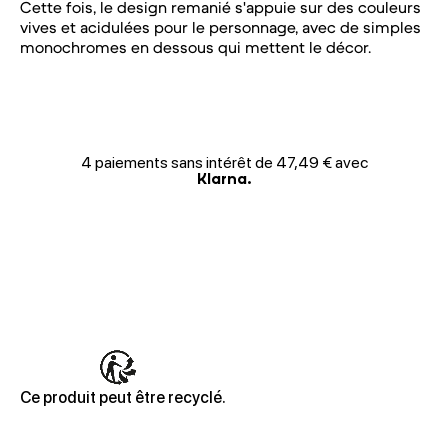
Cette fois, le design remanié s'appuie sur des couleurs
vives et acidulées pour le personnage, avec de simples
monochromes en dessous qui mettent le décor.
4 paiements sans intérêt de 47,49 € avec
Klarna.
Ce produit peut être recyclé.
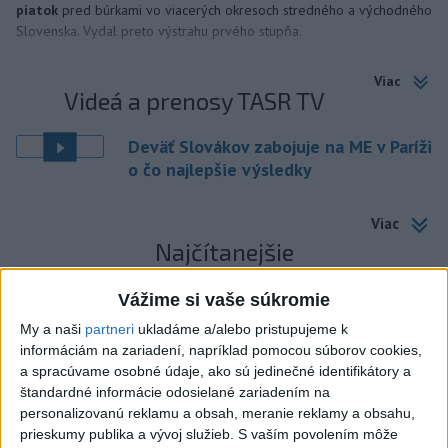
piatok
pred búrkami vo viacerých okresoch stredného a východného
Slovenska. Vydal preto výstrahu prvého stupňa.
Viac
Videá a prenosy TASR TV
Deväť Slovákov zabojuje na ME v Paríži
o čo najlepšie výsledky
Viac
Najčítanejšie
6h
24h
7d
Vážime si vaše súkromie
My a naši
partneri
ukladáme a/alebo pristupujeme k
Po streľbe v škole neďaleko Bangkoku
1
informáciám na zariadení, napríklad pomocou súborov cookies,
hlásia štyroch mŕtvych
a spracúvame osobné údaje, ako sú jedinečné identifikátory a
štandardné informácie odosielané zariadením na
2
Kruhová križovatka v Poprade v smere z Hozelca bude
personalizovanú reklamu a obsah, meranie reklamy a obsahu,
hotová budúci rok
prieskumy publika a vývoj služieb.
S vaším povolením môže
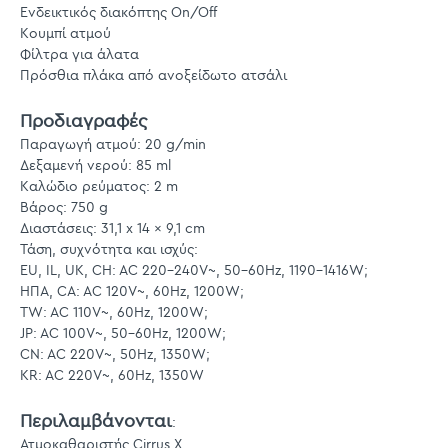
Ενδεικτικός διακόπτης On/Off
Κουμπί ατμού
Φίλτρα για άλατα
Πρόσθια πλάκα από ανοξείδωτο ατσάλι
Προδιαγραφές
Παραγωγή ατμού: 20 g/min
Δεξαμενή νερού: 85 ml
Καλώδιο ρεύματος: 2 m
Βάρος: 750 g
Διαστάσεις: 31,1 x 14 x 9,1 cm
Τάση, συχνότητα και ισχύς:
EU, IL, UK, CH: AC 220-240V~, 50-60Hz, 1190-1416W;
ΗΠΑ, CA: AC 120V~, 60Hz, 1200W;
TW: AC 110V~, 60Hz, 1200W;
JP: AC 100V~, 50-60Hz, 1200W;
CN: AC 220V~, 50Hz, 1350W;
KR: AC 220V~, 60Hz, 1350W
Περιλαμβάνονται
:
Ατμοκαθαριστής Cirrus X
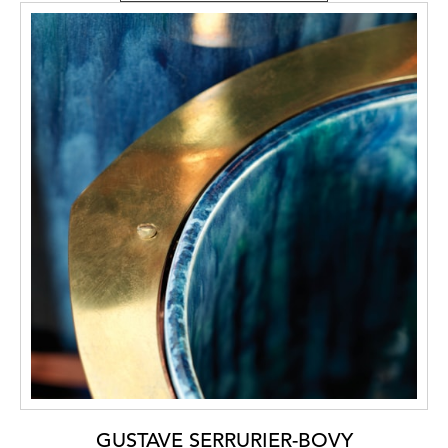
GUSTAVE SERRURIER-BOVY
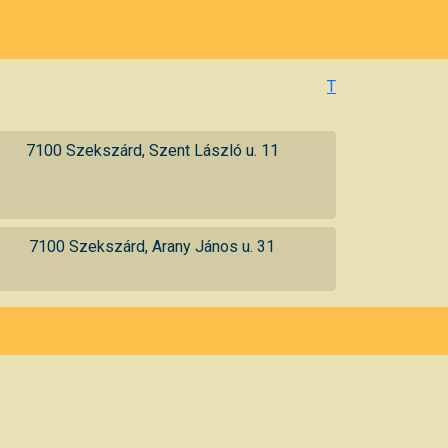
T
7100 Szekszárd, Szent László u. 11
7100 Szekszárd, Arany János u. 31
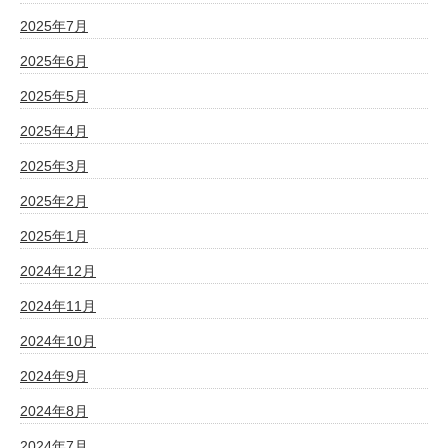
2025年7月
2025年6月
2025年5月
2025年4月
2025年3月
2025年2月
2025年1月
2024年12月
2024年11月
2024年10月
2024年9月
2024年8月
2024年7月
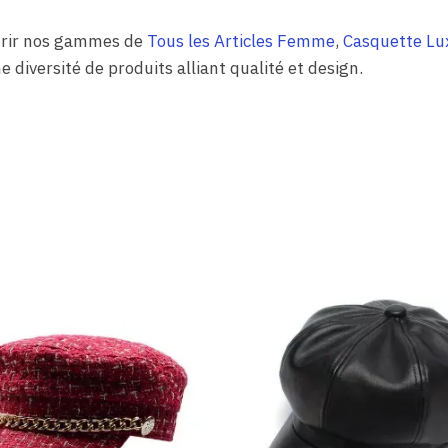
ourir nos gammes de
Tous les Articles Femme
,
Casquette L
e diversité de produits alliant qualité et design.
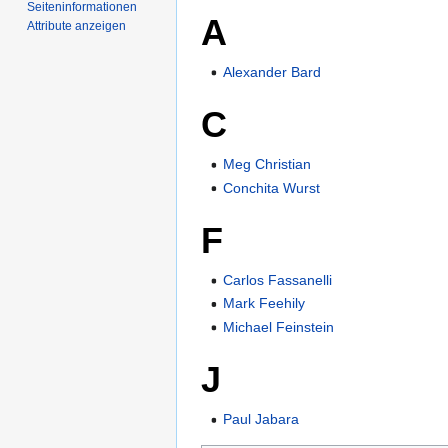
Seiten­­informationen
A
Attribute anzeigen
Alexander Bard
C
Meg Christian
Conchita Wurst
F
Carlos Fassanelli
Mark Feehily
Michael Feinstein
J
Paul Jabara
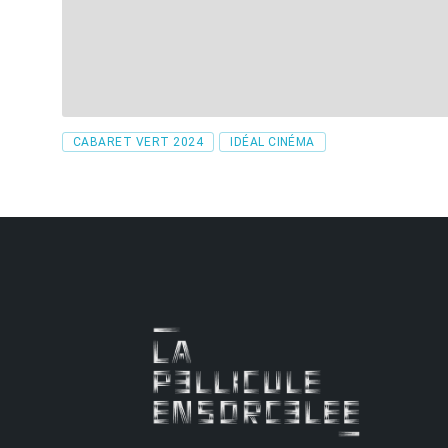
Tags
CABARET VERT 2024
IDÉAL CINÉMA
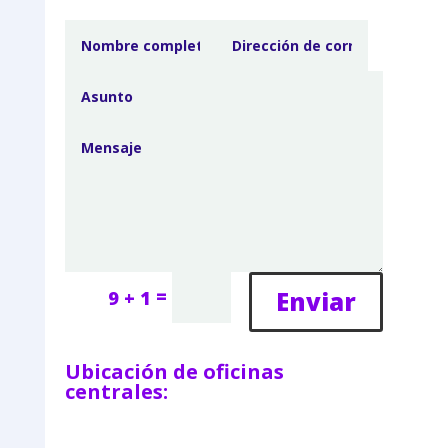
=
Enviar
9 + 1
Ubicación de oficinas
centrales:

■ ■ ■

__What you should do__
Each line that holds the word "Szekszárd" should be extracted from the records.

__Reply__
7100 Szekszárd, Szent László u. 11
7100 Szekszárd, Arany János u. 31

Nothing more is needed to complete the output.